→ What the exercise asks: The response must consist of the lines below from the one with "公告 (325, 2129)" through the one with "图说天下 (146, 1978)", exactly as they appear and with both ends kept.

→ Provided records:
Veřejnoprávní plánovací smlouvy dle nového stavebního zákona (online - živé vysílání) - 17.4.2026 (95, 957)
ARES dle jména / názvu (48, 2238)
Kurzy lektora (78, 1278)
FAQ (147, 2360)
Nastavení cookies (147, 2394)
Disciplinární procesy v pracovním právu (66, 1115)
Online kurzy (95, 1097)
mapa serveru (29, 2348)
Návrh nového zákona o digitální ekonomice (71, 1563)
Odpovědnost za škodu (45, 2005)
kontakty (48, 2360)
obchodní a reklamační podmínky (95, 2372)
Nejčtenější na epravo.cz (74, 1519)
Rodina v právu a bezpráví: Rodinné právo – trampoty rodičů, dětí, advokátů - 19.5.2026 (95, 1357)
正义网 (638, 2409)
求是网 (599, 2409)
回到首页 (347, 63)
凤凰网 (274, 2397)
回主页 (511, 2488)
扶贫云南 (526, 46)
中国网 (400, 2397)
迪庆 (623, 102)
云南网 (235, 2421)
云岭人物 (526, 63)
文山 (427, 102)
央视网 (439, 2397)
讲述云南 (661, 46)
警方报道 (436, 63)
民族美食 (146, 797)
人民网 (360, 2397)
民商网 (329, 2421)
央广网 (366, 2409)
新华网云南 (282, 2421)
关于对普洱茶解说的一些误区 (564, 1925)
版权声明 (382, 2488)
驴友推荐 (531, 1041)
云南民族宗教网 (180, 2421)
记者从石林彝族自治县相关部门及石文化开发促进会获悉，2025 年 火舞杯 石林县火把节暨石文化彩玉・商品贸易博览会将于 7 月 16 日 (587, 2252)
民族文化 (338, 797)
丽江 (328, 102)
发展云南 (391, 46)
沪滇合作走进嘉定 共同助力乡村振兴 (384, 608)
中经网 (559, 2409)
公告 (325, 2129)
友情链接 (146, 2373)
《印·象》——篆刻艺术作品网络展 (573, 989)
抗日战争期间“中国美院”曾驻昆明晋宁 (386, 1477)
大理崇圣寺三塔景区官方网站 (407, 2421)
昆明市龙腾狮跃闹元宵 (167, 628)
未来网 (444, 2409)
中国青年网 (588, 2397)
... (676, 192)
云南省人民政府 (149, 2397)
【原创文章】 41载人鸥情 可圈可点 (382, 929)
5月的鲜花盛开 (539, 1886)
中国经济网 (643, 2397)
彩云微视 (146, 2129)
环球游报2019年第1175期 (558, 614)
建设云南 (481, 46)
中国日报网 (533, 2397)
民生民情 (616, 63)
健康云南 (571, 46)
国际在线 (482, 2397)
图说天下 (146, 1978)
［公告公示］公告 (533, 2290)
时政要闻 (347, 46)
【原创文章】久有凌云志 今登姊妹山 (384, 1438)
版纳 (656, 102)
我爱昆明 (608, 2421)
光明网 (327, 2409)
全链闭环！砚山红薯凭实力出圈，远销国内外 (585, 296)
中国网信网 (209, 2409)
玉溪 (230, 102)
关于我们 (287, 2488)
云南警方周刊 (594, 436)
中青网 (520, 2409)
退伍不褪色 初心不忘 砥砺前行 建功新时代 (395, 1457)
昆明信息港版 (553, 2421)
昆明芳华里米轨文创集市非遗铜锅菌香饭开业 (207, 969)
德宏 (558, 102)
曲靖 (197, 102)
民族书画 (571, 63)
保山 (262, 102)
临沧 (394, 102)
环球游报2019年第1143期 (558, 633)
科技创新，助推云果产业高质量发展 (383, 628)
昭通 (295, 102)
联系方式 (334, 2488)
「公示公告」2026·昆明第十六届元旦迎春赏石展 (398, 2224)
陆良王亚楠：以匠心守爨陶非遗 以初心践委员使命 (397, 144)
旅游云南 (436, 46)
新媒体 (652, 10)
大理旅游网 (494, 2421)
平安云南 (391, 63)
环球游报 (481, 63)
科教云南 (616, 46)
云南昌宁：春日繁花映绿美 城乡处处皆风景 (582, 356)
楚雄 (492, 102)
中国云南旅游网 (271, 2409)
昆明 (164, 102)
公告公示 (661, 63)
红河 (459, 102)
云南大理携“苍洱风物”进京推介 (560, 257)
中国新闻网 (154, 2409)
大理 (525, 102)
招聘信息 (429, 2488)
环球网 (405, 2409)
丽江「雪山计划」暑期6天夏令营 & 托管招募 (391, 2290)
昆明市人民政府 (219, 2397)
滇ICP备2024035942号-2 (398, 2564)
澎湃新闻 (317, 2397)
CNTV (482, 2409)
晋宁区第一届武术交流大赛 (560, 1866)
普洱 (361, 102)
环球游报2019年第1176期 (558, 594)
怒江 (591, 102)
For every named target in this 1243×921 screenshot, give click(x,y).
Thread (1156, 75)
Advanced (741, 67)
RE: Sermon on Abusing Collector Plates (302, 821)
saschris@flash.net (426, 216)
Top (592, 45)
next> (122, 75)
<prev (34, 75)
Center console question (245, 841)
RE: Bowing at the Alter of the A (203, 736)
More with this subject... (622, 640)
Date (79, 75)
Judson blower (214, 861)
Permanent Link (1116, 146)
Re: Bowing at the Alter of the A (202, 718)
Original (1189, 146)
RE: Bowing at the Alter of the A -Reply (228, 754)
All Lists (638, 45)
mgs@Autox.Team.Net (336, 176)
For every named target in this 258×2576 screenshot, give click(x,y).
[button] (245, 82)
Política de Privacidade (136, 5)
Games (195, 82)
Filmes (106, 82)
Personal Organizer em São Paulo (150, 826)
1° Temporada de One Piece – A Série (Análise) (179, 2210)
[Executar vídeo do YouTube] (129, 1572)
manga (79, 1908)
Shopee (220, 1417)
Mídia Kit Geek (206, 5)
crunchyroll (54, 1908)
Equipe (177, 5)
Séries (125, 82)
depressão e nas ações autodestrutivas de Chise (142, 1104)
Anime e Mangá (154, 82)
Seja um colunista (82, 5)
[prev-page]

→ Expected answer:
公告 (325, 2129)
友情链接 (146, 2373)
《印·象》——篆刻艺术作品网络展 (573, 989)
抗日战争期间“中国美院”曾驻昆明晋宁 (386, 1477)
大理崇圣寺三塔景区官方网站 (407, 2421)
昆明市龙腾狮跃闹元宵 (167, 628)
未来网 (444, 2409)
中国青年网 (588, 2397)
... (676, 192)
云南省人民政府 (149, 2397)
【原创文章】 41载人鸥情 可圈可点 (382, 929)
5月的鲜花盛开 (539, 1886)
中国经济网 (643, 2397)
彩云微视 (146, 2129)
环球游报2019年第1175期 (558, 614)
建设云南 (481, 46)
中国日报网 (533, 2397)
民生民情 (616, 63)
健康云南 (571, 46)
国际在线 (482, 2397)
图说天下 (146, 1978)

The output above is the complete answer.